頭の中にまで霧が入り込んだように、深く深く……。どこかで馬車の音が聞こえた気がするし、誰かの小さな悲鳴が聞こえた気もする。
普段なら私の神経を逆なでする、そんな煩雑な音に気付きもせず深く眠った。
そんな深い眠りを揺り起こしたのは、メイド長の掌である。
「旦那様……旦那様……ご主人様……大変なことが」
「ん……」
揺すられ、私は目を覚ます。頭の中に風が吹き抜けたように爽快だ。こんなに深く眠ったのは久々のことである。

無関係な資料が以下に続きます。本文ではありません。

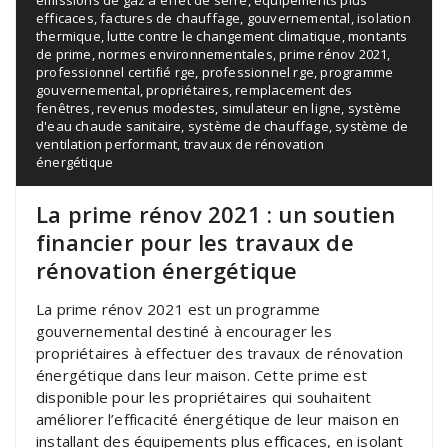
efficaces
,
factures de chauffage
,
gouvernemental
,
isolation
thermique
,
lutte contre le changement climatique
,
montants
de prime
,
normes environnementales
,
prime rénov 2021
,
professionnel certifié rge
,
professionnel rge
,
programme
gouvernemental
,
propriétaires
,
remplacement des
fenêtres
,
revenus modestes
,
simulateur en ligne
,
système
d'eau chaude sanitaire
,
système de chauffage
,
système de
ventilation performant
,
travaux de rénovation
énergétique
La prime rénov 2021 : un soutien
financier pour les travaux de
rénovation énergétique
La prime rénov 2021 est un programme
gouvernemental destiné à encourager les
propriétaires à effectuer des travaux de rénovation
énergétique dans leur maison. Cette prime est
disponible pour les propriétaires qui souhaitent
améliorer l’efficacité énergétique de leur maison en
installant des équipements plus efficaces, en isolant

あまりの爽快さに、私は却って呆然としてしまう。この半年、いや20年。心地良く眠った夜など数えるほどしかない。
身を起こせば、部屋は湿気に包まれて薄暗い。霧雨の音がする。雨の朝、特有の薄暗さだ。
「旦那様……申し訳ございません、旦那様……」
「まだ……明け方前だぞ……」
メイド長の手で遠慮もなく揺り動かされて、私はここが現実なのか夢なのか考え込む羽目となる。
柔らかな布団、暖かな部屋、香りのいいハーブ。ああここは間違いなく、ウェーズルではない。住み辛い……伯爵家だ。
「何だ……」
「それが……」
目を擦って起き上がる私の横で、メイド長が顔色を無くしていた。
普段なら私が起き上がった瞬間、メイド長は迷わず私の肩にガウンをかける。しかし、そんな習慣も忘れて彼女は呆然と立ちつくしている。
見れば、わなわなと、その指先が震えていた。
「あの……メイドが……」
「メイド?」
「……毒で……」
その声に、私の頭は完全に覚醒した。毒、死。それはまるで半年前のコピーである。
「メイドが毒に……かかったのか!?」
「あの、そばかすの娘です」
私は思わずベッドから飛び出して、彼女を押しのけ、走る。
「……っ」
が、進めたのはたったの数歩だ。いきなり走ると腰や足に響く。痛みをこらえうずくまりそうになるところを、メイド長の手が力強く支えた。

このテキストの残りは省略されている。